However, this list focuses on musicians alone, as the music industry has a plethora of characters to chose from, but among them are those who truly experienced life on the edge and almost didn’t live to tell about it. The ten individuals below have defied medical expectations with their purported drug and alcohol intake, essentially because any medical professional would tell them that it is a miracle that they still live and breathe, let alone function.
10 Mick Fleetwood
The 198-centimeter (6’6″) namesake drummer of Fleetwood Mac, now age 69, has settled for a quieter lifestyle in Maui, where he has resided for a number of years. But the 1970s and 1980s, the heyday of the most commercially successful lineup of Fleetwood Mac, was a different story. Mick Fleetwood described his early experiences with cocaine in Los Angeles in the 1970s as the “first wave of the tsunami of white powder that rolled in.” And a tsunami is exactly what Fleetwood put up his nose. For at least 20 years, he took an eighth of an ounce every single day.[1] The drug didn’t just cost Fleetwood years of insanity; it also led to numerous bankruptcies and at least three failed marriages.
9 Keith Richards
The scale of drug use by iconic Rolling Stones guitarist Keith Richards is cemented in music and pop culture history. The stories of his excesses are legendary. He was busted for heroin numerous times in the 1960s and 1970s. In the late 1970s, Richards allegedly went nine days without sleep in the recording studio. He later bragged, “Nine days without a wink.” In 2002, Richards admitted in an interview that he snorted his father’s ashes with cocaine.[2] As a matter of fact, it wasn’t until 2006 that Richards quit using cocaine altogether, after he fell out of a coconut tree and suffered a concussion while on a family vacation in Fiji with fellow Rolling Stone Ronnie Wood. Richards says that, despite the decades of drug use, he always used drugs in moderation, which he insists is the reason why he’s still with us today.
8 Elton John
Pop and rock legend Elton John started taking cocaine in the early 1970s to “open up” and talk to people. Onstage, he was confident but offstage, he was shy and reserved, so cocaine was the remedy. However, John stated that the drug eventually “closed him down.”[3] Cocaine remained an essential component in his life throughout the 1970s and 1980s. Close friends and associates recall that toward the latter part of John’s addiction, he was killing himself.

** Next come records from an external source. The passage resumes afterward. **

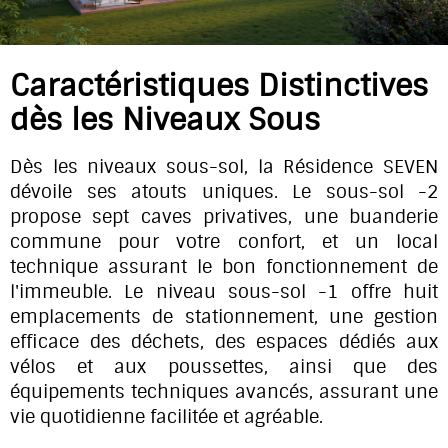
Caractéristiques Distinctives
dès les Niveaux Sous
Dès les niveaux sous-sol, la Résidence SEVEN
dévoile ses atouts uniques. Le sous-sol -2
propose sept caves privatives, une buanderie
commune pour votre confort, et un local
technique assurant le bon fonctionnement de
l'immeuble. Le niveau sous-sol -1 offre huit
emplacements de stationnement, une gestion
efficace des déchets, des espaces dédiés aux
vélos et aux poussettes, ainsi que des
équipements techniques avancés, assurant une
vie quotidienne facilitée et agréable.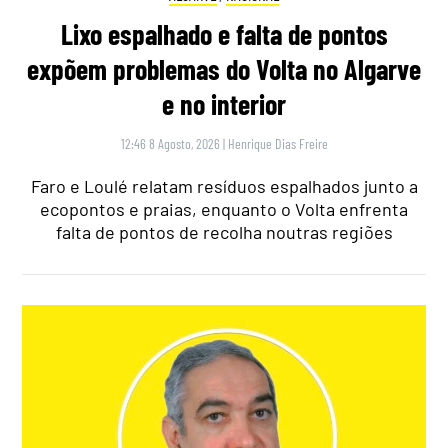
Lixo espalhado e falta de pontos
expõem problemas do Volta no Algarve
e no interior
12:46 8 Agosto, 2026
|
Henrique Dias Freire
Faro e Loulé relatam resíduos espalhados junto a
ecopontos e praias, enquanto o Volta enfrenta
falta de pontos de recolha noutras regiões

Record producer Gus Dudgeon, who produced many of John’s recordings, revealed in an interview that, “There was a chance he could polish himself off. He’d go out and do some coke, and it’d be all over his mouth, his nose would be running, and I’d go: ‘Oh God, this is just awful.’ ” This was in 1986, during the recording sessions of John’s album Leather Jackets. In 1989, by John’s own admission, he took cocaine every four minutes and wouldn’t leave his home for two weeks. He was also having violent seizures and heavy nosebleeds. He recounts that close friends would find him collapsed and would put him to bed, only for him to get up and immediately take more cocaine. He was able to overcome his addiction with treatment by 1990.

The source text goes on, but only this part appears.